Abstract
Over-nutrition and suboptimal dietary macronutrient choices are arguably the major environmental stressor in individuals living in Western societies. Obesity and poor diet are estimated to cause or contribute to as many as 25% of all cancer. One of the most clear examples of this, dietary or caloric restriction (CR), is the most potent and reproducible known means of increasing longevity and reducing morbidity in mammals. CR is also accepted to reduce cancer risk in animals. As one example, risk of breast cancer is generally decreased by more than 90% in CR rodents, and the CR-mediated effects are usually dominant to those induced by genetic risk factors, carcinogens, or co-carcinogens. The robust observations of reduced morbidity in CR animals is directly analogous to studies in humans that link obesity with poor health outcomes, including increased risk of neoplastic disease. We therefore proposed to test the general concept that biomarkers of diet in rats will predict risk of future disease in humans.
Methods: Metabolomics measurements in sera/plasma were conducted HPLC coupled with coulometric detector arrays (N∼600 rats, ∼1700 humans). Classification and predictive power were tested, optimized, and subsequently validated using a series of megavariate data analysis approaches in sequential blinded cohorts.

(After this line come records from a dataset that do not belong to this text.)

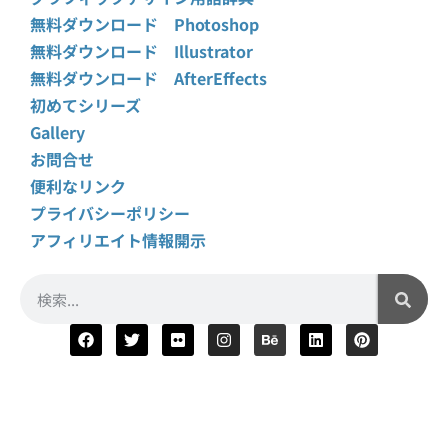
無料ダウンロード Photoshop
無料ダウンロード Illustrator
無料ダウンロード AfterEffects
初めてシリーズ
Gallery
お問合せ
便利なリンク
プライバシーポリシー
アフィリエイト情報開示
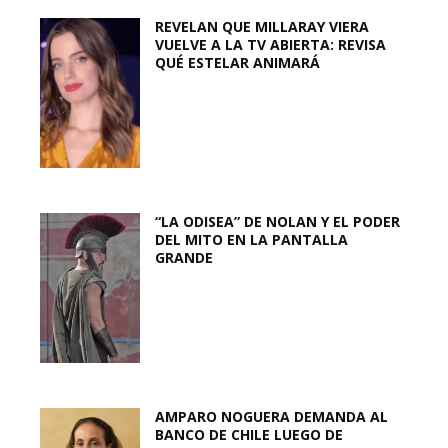
REVELAN QUE MILLARAY VIERA
VUELVE A LA TV ABIERTA: REVISA
QUÉ ESTELAR ANIMARÁ
“LA ODISEA” DE NOLAN Y EL PODER
DEL MITO EN LA PANTALLA
GRANDE
AMPARO NOGUERA DEMANDA AL
BANCO DE CHILE LUEGO DE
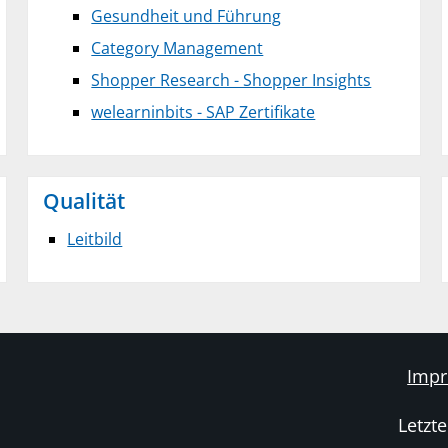
Gesundheit und Führung
Category Management
Shopper Research - Shopper Insights
welearninbits - SAP Zertifikate
Qualität
Leitbild
Imp
Letzt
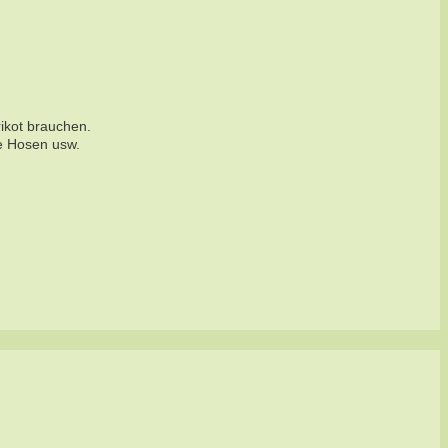
rikot brauchen.
e Hosen usw.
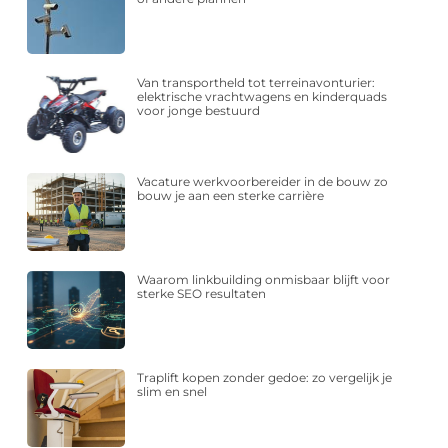
Van transportheld tot terreinavonturier:
elektrische vrachtwagens en kinderquads
voor jonge bestuurd
Vacature werkvoorbereider in de bouw zo
bouw je aan een sterke carrière
Waarom linkbuilding onmisbaar blijft voor
sterke SEO resultaten
Traplift kopen zonder gedoe: zo vergelijk je
slim en snel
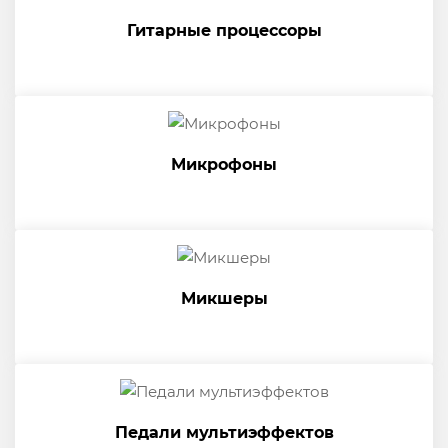
Гитарные процессоры
Микрофоны
Микшеры
Педали мультиэффектов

Results: Exploratory studies identified 93 redox-active small molecules from sera (measured by) with potential to distinguish dietary groups in both male and female rats (60 6 month old FBFN1 rats/group, AL/CR/male females in primary set). Partial Least Squares Projection to Latent Structures Discriminant Analysis, a projection method optimized for class separation built models with >95% accuracy in distinguishing groups. Data processing choices of transformation, scaling, and winsorizing (outlier removal) each affected strength of the models, and, in some cases, revealed distinct metabolites to be of importance in building these models, often in gender-specific ways. Diets varying in extent and duration of CR were used to develop models for intermediate caloric intakes, which are more relevant for human studies (total N=∼180 males, 180 females). Markers were adapted for human study, analytically validated at both the instrumentation (N=30; 100% accuracy in blinded splits) and at the sample collection levels (N=34; majority stable under worst case shipping conditions), then biologically validated (N∼200, metabolites and profiles had intra-class correlation coefficients from ∼0.65-0.85). We will present these modeling approaches, the models and their ability to distinguish sera based on caloric intake, as well as data from the initial application of these markers to address risk of breast cancer in case-control studies nested within the Nurses' Health Study. We will address some of the checks and cross-checks used to evaluate these data.
Conclusion: Metabolomics profiles offer a potential biochemical approach to validate nutritive status and contribute to epidemiological investigations.
Citation Format: Bruce S. Kristal. Biomarkers of diet predict disease risk. [abstract]. In: Proceedings of the AACR Special Conference on Post-GWAS Horizons in Molecular Epidemiology: Digging Deeper into the Environment; 2012 Nov 11-14; Hollywood, FL. Philadelphia (PA): AACR; Cancer Epidemiol Biomarkers Prev 2012;21(11 Suppl):Abstract nr IA24.